GCO official lauds Doha’s firm on reform process joining hands with concern bodies with French newspaper Le Figaro
Deputy Director for Media Affairs of the Government Communications Office Sheikh Thamer bin Hamad Al Thani has confirmed that calls to boycott the 2022 World Cup in Qatar were based on misleading media reports,
In an interview with the French newspaper Le Figaro the other day, he said that those calling for a boycott ignored the progress the State of Qatar has made in reforming its labour law and promoting migrant workers’ rights.
“It was good to see that in recent weeks, many football associations, NGOs and fan groups have realised that a boycott is not a constructive outcome, explaining that Qatar fully supports footballers and football associations who use their platform to promote human rights,” he said.
“Their criticism of the 2022 World Cup, however, is misplaced, and that Qatar has made tangible progress on labour reforms and has shown its commitment to continue the process in cooperation with its international partners,”, it stressed.

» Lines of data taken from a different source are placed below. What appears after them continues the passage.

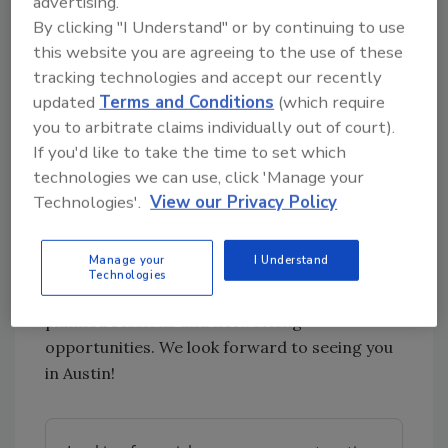
advertising.
the CEO of The Black Swan Group, a national
By clicking "I Understand" or by continuing to use
this website you are agreeing to the use of these
best-selling author, an expert negotiator and
tracking technologies and accept our recently
a 24-year veteran of the FBI. Mr. Voss brings
updated
Terms and Conditions
(which require
unique experiences to his talk, and you can will
you to arbitrate claims individually out of court).
expect to learn how you and your team can be
If you'd like to take the time to set which
effective negotiators.
technologies we can use, click 'Manage your
Plan now to join RIA for the International
Technologies'.
View our Privacy Policy
Restoration Convention + Expo this February
14-16, 2018 in Austin, Texas. Registration will
Manage your
I Understand
be opening this October. Stay tuned for
Technologies
additional information about the schedule,
planned sessions and networking
opportunities. We look forward to seeing you
in Austin!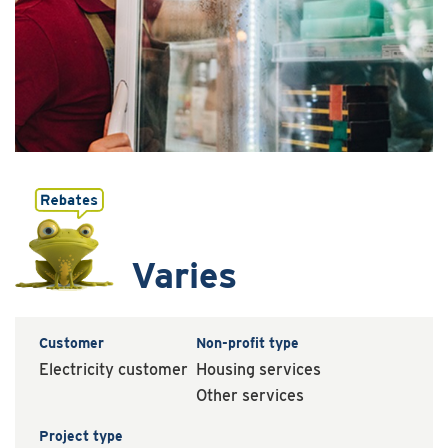
Varies
Customer
Non-profit type
Electricity customer
Housing services
Other services
Project type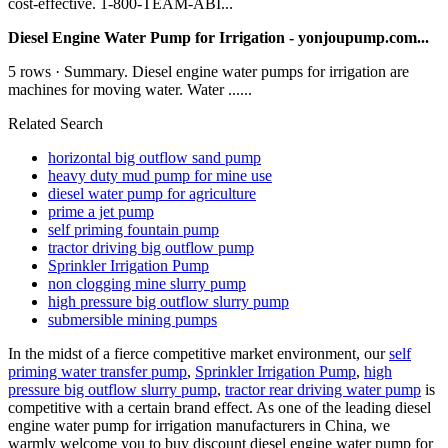
cost-effective. 1-800-TEAM-ABI...
Diesel Engine Water Pump for Irrigation - yonjoupump.com...
5 rows · Summary. Diesel engine water pumps for irrigation are
machines for moving water. Water ......
Related Search
horizontal big outflow sand pump
heavy duty mud pump for mine use
diesel water pump for agriculture
prime a jet pump
self priming fountain pump
tractor driving big outflow pump
Sprinkler Irrigation Pump
non clogging mine slurry pump
high pressure big outflow slurry pump
submersible mining pumps
In the midst of a fierce competitive market environment, our
self
priming water transfer pump
,
Sprinkler Irrigation Pump
,
high
pressure big outflow slurry pump
,
tractor rear driving water pump
is
competitive with a certain brand effect. As one of the leading diesel
engine water pump for irrigation manufacturers in China, we
warmly welcome you to buy discount diesel engine water pump for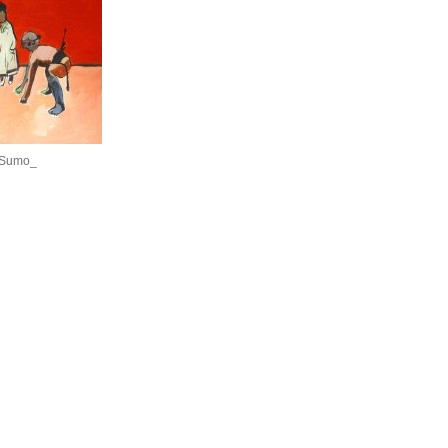
 Sumo_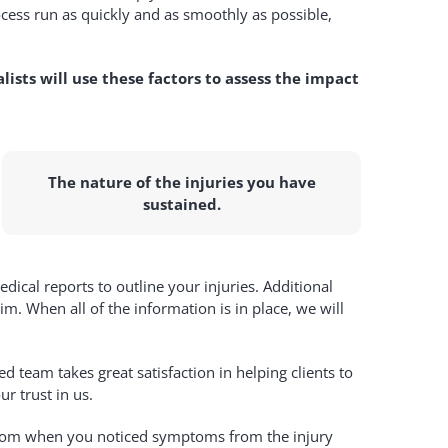
cess run as quickly and as smoothly as possible,
alists will use these factors to assess the impact
The nature of the injuries you have
sustained.
ical reports to outline your injuries. Additional
m. When all of the information is in place, we will
 team takes great satisfaction in helping clients to
r trust in us.
or from when you noticed symptoms from the injury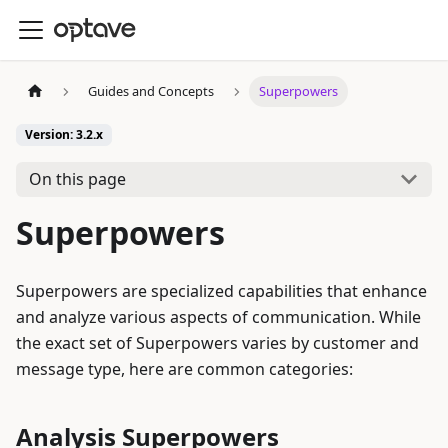
Guides and Concepts
Superpowers
Version: 3.2.x
On this page
Superpowers
Superpowers are specialized capabilities that enhance
and analyze various aspects of communication. While
the exact set of Superpowers varies by customer and
message type, here are common categories:
Analysis Superpowers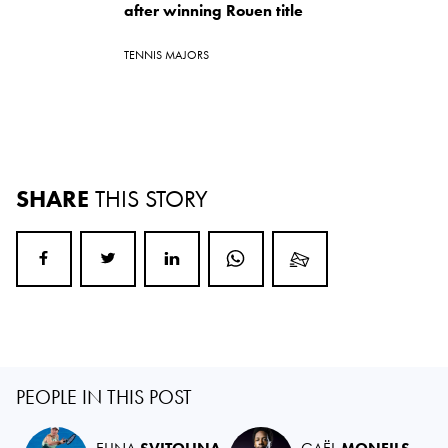
after winning Rouen title
TENNIS MAJORS
SHARE
THIS STORY
PEOPLE IN THIS POST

Sheikh Thamer bin Hamad Al Thani outlined how media reports claiming that 6,500 workers have died while working on World Cup infrastructure are both misleading and “a far cry from reality”. “This figure, first reported by the Guardian, includes all deaths over the past ten years of residents in Qatar from India, Sri Lanka, Pakistan and Nepal. However, contrary to what the reports claim, not all of these people were working on construction sites,” he informed.

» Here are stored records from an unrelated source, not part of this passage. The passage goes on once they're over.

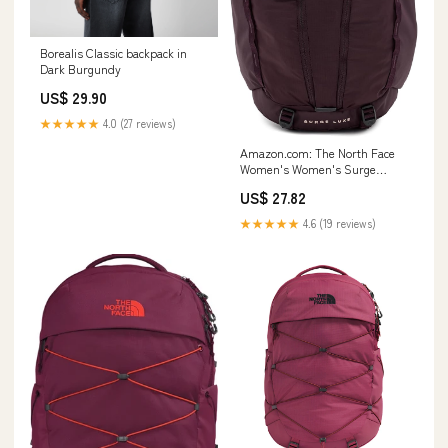
Borealis Classic backpack in
Dark Burgundy
US$ 29.90
★★★★★
4.0 (27 reviews)
Amazon.com: The North Face
Women's Women's Surge
Luxe, Deep Burgundy/Burnt
US$ 27.82
Coral Metallic, One Size :
Electronics
★★★★★
4.6 (19 reviews)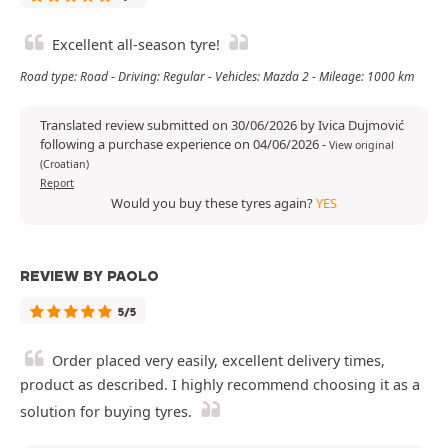
Excellent all-season tyre!
Road type: Road - Driving: Regular - Vehicles: Mazda 2 - Mileage: 1000 km
Translated review submitted on 30/06/2026 by Ivica Dujmović
following a purchase experience on 04/06/2026
-
View original
(Croatian)
Report
Would you buy these tyres again?
YES
REVIEW BY PAOLO
5/5
Order placed very easily, excellent delivery times,
product as described. I highly recommend choosing it as a
solution for buying tyres.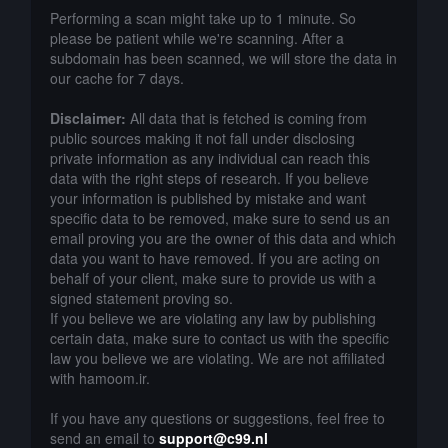
Performing a scan might take up to 1 minute. So
please be patient while we're scanning. After a
subdomain has been scanned, we will store the data in
our cache for 7 days.
Disclaimer:
All data that is fetched is coming from
public sources making it not fall under disclosing
private information as any individual can reach this
data with the right steps of research. If you believe
your information is published by mistake and want
specific data to be removed, make sure to send us an
email proving you are the owner of this data and which
data you want to have removed. If you are acting on
behalf of your client, make sure to provide us with a
signed statement proving so.
If you believe we are violating any law by publishing
certain data, make sure to contact us with the specific
law you believe we are violating. We are not affiliated
with hamoom.ir.
If you have any questions or suggestions, feel free to
send an email to
support@c99.nl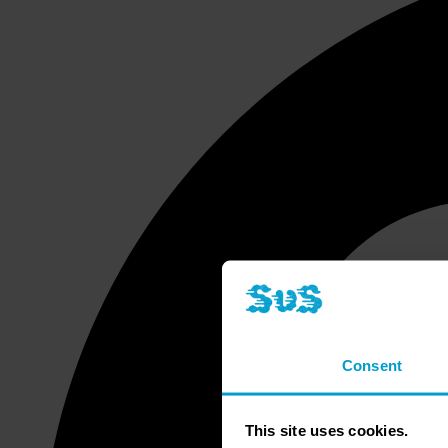
Consent
This site uses cookies.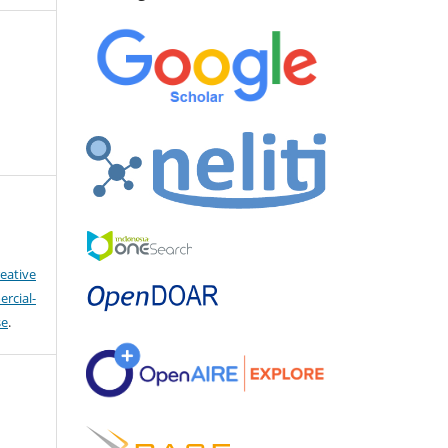
eative
cial-
se
.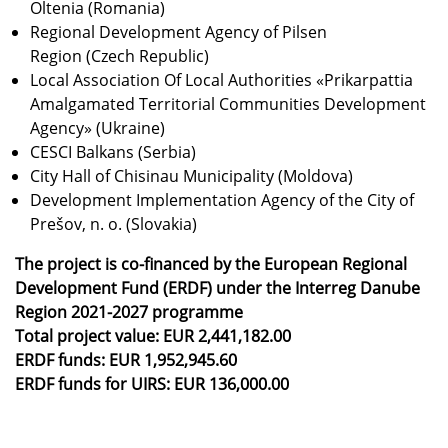
Oltenia (Romania)
Regional Development Agency of Pilsen
Region (Czech Republic)
Local Association Of Local Authorities «Prikarpattia
Amalgamated Territorial Communities Development
Agency» (Ukraine)
CESCI Balkans (Serbia)
City Hall of Chisinau Municipality (Moldova)
Development Implementation Agency of the City of
Prešov, n. o. (Slovakia)
The project is co-financed by the European Regional
Development Fund (ERDF) under the Interreg Danube
Region 2021-2027 programme
Total project value: EUR 2,441,182.00
ERDF funds: EUR 1,952,945.60
ERDF funds for UIRS: EUR 136,000.00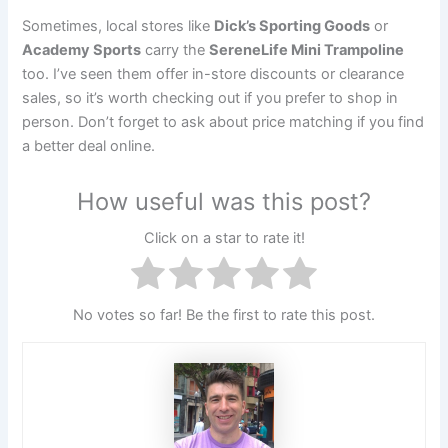
Sometimes, local stores like
Dick’s Sporting Goods
or
Academy Sports
carry the
SereneLife Mini Trampoline
too. I’ve seen them offer in-store discounts or clearance
sales, so it’s worth checking out if you prefer to shop in
person. Don’t forget to ask about price matching if you find
a better deal online.
How useful was this post?
Click on a star to rate it!
No votes so far! Be the first to rate this post.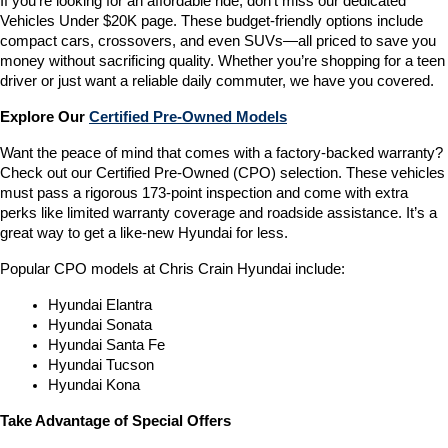
If you’re looking for an affordable ride, don’t miss our dedicated 
Vehicles Under $20K page. These budget-friendly options include 
compact cars, crossovers, and even SUVs—all priced to save you 
money without sacrificing quality. Whether you’re shopping for a teen 
driver or just want a reliable daily commuter, we have you covered.
Explore Our 
Certified Pre-Owned Models
Want the peace of mind that comes with a factory-backed warranty? 
Check out our Certified Pre-Owned (CPO) selection. These vehicles 
must pass a rigorous 173-point inspection and come with extra 
perks like limited warranty coverage and roadside assistance. It’s a 
great way to get a like-new Hyundai for less.
Popular CPO models at Chris Crain Hyundai include:
Hyundai Elantra
Hyundai Sonata
Hyundai Santa Fe
Hyundai Tucson
Hyundai Kona
Take Advantage of Special Offers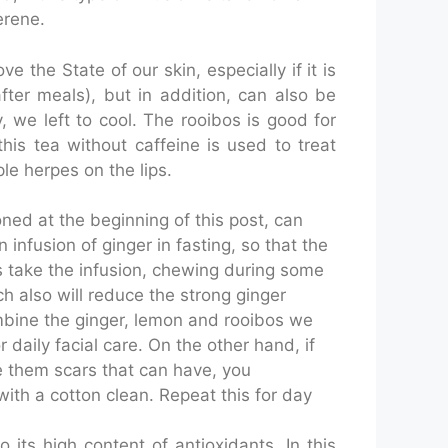
erene.
e the State of our skin, especially if it is
fter meals), but in addition, can also be
 we left to cool. The rooibos is good for
this tea without caffeine is used to treat
le herpes on the lips.
oned at the beginning of this post, can
infusion of ginger in fasting, so that the
es take the infusion, chewing during some
h also will reduce the strong ginger
 combine the ginger, lemon and rooibos we
or daily facial care. On the other hand, if
re them scars that can have, you
th a cotton clean. Repeat this for day
 its high content of antioxidants. In this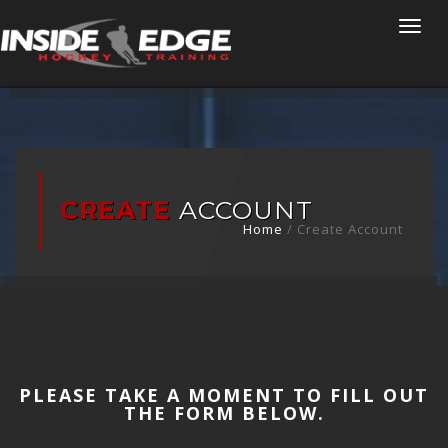
Togg
navi
CREATE
ACCOUNT
Home
/
Create Account
PLEASE TAKE A MOMENT TO FILL OUT
THE FORM BELOW.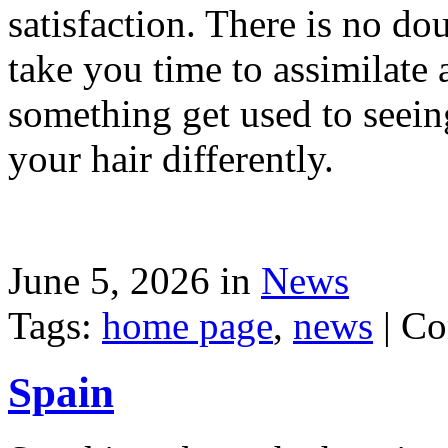
satisfaction. There is no dou
take you time to assimilate
something get used to seein
your hair differently.
June 5, 2026 in
News
Tags:
home page
,
news
|
Co
Spain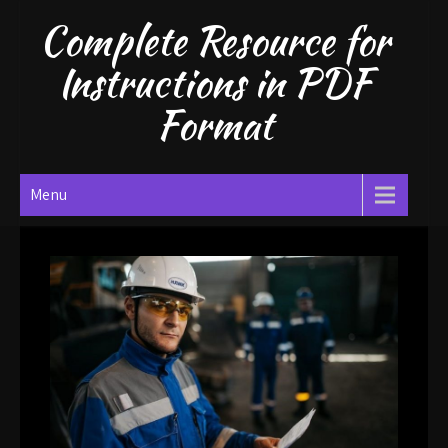
Skip
Complete Resource for
to
content
Instructions in PDF
Format
Menu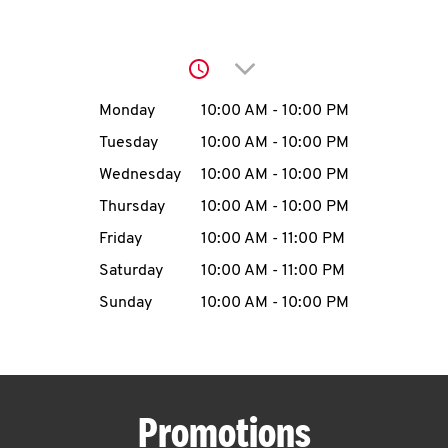
O
K
Click to expand or collap
I
Day of the Week
Hours
Monday
10:00 AM
-
10:00 PM
N
Tuesday
10:00 AM
-
10:00 PM
Wednesday
10:00 AM
-
10:00 PM
My
Thursday
10:00 AM
-
10:00 PM
account
Friday
10:00 AM
-
11:00 PM
Saturday
10:00 AM
-
11:00 PM
Sunday
10:00 AM
-
10:00 PM
MENU
Promotions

“Expatriates from these countries also include students, the elderly, and workers employed in offices, retail shops, schools, and hospitals. Qatar has over 1.4 million expatriates from these countries. Only 20% of them are employed as workers in the construction sector, which accounts for less than 10% of all deaths between 2014 and 2019,” highlighted Deputy Director of the Government Communications Office Sheikh Thamer bin Hamad Al Thani.
“The most significant development has been the dismantling of the “Kafala” system, with workers no longer required to obtain an exit permit to leave the country and able to change jobs as they wish,” said the Deputy Director of the Government Communications Office and added further that “In March 2021, Qatar implemented a mandatory minimum wage, the first of its kind in the Middle East, providing additional financial security for every worker in Qatar and their families abroad.”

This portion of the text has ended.